Collected data entries:
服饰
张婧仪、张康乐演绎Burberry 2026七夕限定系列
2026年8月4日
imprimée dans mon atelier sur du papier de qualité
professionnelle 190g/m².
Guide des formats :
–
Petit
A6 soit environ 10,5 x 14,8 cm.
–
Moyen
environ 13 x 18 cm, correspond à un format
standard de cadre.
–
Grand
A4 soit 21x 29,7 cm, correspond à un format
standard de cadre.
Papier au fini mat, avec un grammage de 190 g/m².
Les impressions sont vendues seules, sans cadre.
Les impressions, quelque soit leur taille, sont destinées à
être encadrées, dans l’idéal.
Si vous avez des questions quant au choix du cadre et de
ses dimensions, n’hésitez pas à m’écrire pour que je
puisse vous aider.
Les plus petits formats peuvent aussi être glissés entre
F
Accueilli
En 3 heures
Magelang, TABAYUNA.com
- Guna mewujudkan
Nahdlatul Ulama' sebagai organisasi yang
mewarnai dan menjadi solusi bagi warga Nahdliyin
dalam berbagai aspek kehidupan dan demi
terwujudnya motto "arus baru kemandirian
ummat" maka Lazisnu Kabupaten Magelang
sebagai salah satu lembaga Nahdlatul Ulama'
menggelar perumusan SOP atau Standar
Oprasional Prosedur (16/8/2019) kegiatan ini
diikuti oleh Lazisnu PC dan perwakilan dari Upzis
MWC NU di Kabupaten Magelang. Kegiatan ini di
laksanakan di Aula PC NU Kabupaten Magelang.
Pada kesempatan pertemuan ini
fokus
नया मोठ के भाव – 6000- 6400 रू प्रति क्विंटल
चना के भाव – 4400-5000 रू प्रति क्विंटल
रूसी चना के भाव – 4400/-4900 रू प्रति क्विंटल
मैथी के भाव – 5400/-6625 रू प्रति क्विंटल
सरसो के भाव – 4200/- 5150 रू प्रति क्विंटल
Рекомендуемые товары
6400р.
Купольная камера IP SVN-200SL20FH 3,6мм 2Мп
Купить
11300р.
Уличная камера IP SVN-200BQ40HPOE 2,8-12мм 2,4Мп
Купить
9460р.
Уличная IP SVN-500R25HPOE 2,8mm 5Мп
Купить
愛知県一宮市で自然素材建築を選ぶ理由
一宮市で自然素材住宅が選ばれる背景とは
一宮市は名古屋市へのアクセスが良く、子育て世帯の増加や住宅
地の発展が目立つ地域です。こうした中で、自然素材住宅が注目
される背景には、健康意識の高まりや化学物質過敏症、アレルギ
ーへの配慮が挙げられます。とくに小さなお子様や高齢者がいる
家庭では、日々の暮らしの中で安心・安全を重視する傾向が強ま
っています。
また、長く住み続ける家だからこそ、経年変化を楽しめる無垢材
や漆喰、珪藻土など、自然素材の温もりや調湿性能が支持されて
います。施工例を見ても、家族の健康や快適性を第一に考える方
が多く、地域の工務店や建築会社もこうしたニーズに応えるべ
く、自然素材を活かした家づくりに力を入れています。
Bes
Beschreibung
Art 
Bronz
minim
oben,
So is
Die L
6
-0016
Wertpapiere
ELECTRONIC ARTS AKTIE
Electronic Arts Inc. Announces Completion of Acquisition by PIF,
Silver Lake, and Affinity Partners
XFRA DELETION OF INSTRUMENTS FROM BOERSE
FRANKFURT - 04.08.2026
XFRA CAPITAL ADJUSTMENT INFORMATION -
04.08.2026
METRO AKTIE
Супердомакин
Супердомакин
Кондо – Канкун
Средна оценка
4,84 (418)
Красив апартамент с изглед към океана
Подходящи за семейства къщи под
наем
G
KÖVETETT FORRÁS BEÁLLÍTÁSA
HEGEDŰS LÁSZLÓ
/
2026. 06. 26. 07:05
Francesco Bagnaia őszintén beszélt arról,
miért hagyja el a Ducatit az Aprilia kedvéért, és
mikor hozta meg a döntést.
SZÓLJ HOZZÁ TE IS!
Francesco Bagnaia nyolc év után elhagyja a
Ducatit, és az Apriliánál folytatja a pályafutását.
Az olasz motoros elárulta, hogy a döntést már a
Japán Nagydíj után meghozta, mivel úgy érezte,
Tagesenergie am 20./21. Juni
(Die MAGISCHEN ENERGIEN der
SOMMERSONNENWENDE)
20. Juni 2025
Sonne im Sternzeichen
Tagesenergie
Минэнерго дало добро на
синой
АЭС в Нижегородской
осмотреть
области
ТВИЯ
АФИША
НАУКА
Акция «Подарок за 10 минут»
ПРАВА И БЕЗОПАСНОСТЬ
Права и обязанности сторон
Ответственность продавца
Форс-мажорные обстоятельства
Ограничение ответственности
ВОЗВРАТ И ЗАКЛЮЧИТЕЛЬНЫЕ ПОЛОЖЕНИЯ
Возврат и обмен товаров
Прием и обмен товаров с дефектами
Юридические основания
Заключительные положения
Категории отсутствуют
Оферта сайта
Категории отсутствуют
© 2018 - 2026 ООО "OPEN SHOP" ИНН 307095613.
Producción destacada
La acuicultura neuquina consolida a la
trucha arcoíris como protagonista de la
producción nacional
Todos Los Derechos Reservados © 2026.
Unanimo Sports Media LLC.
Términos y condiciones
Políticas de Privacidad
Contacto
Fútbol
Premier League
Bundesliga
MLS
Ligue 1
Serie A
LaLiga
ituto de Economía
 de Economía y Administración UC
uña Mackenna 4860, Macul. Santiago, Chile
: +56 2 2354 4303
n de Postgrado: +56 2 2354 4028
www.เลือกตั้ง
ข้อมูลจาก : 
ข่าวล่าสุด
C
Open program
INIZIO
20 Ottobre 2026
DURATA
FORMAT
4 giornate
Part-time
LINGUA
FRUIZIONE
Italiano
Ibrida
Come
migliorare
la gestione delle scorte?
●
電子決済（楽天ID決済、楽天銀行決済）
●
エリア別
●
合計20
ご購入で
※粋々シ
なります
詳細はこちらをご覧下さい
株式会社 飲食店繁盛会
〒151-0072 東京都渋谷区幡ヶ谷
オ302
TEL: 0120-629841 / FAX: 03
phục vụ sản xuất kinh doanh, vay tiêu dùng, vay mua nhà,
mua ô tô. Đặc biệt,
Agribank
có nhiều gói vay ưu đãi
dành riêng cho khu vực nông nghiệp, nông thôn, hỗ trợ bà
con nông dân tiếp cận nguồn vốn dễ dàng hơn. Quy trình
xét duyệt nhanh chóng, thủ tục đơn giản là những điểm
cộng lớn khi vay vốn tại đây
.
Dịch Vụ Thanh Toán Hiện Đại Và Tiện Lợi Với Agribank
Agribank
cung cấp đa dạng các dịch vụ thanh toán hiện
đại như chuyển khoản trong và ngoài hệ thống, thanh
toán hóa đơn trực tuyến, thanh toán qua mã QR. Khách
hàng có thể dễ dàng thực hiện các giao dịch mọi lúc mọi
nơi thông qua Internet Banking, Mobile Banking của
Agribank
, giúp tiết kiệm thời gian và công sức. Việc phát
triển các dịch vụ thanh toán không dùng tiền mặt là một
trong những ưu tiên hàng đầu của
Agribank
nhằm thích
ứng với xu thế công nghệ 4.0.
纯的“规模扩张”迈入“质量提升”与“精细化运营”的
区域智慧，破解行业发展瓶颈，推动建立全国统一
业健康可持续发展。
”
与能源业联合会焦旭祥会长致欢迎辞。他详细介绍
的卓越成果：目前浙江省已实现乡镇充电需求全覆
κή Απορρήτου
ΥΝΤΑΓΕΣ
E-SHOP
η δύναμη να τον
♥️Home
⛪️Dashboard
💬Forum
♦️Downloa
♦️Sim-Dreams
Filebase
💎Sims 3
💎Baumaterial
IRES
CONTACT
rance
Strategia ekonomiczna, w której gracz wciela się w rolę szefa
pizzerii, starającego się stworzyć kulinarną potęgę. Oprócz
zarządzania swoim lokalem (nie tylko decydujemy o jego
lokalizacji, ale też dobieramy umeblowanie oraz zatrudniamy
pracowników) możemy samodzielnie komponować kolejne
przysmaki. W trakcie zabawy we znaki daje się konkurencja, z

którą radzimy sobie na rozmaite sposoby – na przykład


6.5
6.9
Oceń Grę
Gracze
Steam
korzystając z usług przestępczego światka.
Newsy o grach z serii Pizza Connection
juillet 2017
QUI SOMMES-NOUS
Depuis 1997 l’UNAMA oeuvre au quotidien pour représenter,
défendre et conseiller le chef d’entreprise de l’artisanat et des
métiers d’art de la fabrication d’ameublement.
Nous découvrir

Work instructions: Within the entries above, find every line where the string "dans" occurs, and copy it.

Written answer:
imprimée dans mon atelier sur du papier de qualité
être encadrées, dans l’idéal.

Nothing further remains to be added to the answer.